[Dataset entries]
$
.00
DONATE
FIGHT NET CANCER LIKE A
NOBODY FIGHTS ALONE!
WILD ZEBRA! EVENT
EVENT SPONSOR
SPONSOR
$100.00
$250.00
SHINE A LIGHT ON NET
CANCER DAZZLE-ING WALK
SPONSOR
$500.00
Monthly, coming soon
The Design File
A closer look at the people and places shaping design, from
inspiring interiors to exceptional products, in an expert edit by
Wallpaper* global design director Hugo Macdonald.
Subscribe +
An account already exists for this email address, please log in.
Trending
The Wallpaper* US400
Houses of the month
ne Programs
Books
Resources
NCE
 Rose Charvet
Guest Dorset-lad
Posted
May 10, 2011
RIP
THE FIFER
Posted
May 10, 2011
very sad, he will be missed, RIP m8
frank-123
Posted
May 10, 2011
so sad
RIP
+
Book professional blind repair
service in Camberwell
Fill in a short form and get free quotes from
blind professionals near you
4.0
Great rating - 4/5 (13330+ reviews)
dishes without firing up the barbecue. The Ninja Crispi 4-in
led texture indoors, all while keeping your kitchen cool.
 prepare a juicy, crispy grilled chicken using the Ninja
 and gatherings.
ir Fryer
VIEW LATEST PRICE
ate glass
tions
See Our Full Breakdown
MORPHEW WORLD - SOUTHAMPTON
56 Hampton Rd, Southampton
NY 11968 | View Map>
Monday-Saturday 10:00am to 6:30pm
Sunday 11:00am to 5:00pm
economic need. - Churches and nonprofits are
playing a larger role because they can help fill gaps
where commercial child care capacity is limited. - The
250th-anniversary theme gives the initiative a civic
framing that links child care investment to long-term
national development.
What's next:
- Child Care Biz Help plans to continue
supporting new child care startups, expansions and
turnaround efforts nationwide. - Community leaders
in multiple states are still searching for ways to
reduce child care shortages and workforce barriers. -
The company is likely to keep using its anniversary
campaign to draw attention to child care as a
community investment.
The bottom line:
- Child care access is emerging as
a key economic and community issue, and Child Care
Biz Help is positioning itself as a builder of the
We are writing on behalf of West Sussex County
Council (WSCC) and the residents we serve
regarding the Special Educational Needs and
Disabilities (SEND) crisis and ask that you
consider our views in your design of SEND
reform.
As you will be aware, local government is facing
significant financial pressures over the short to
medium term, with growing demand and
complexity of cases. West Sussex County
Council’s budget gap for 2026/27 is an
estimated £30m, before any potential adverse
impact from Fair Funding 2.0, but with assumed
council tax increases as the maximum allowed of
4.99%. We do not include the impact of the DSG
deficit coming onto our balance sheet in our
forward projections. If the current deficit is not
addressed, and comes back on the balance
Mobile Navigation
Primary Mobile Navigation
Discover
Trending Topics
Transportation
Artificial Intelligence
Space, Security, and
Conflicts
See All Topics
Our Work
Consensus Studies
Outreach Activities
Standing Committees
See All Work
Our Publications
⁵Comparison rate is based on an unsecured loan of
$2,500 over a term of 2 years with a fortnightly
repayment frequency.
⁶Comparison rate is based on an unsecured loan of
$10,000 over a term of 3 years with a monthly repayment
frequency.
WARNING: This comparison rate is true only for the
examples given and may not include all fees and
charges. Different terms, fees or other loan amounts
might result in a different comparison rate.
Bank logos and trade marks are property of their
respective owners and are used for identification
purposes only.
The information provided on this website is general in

What to work on: In the entries above, find each line with the word "deficit" and show it.

Reply to the task:
deficit coming onto our balance sheet in our
forward projections. If the current deficit is not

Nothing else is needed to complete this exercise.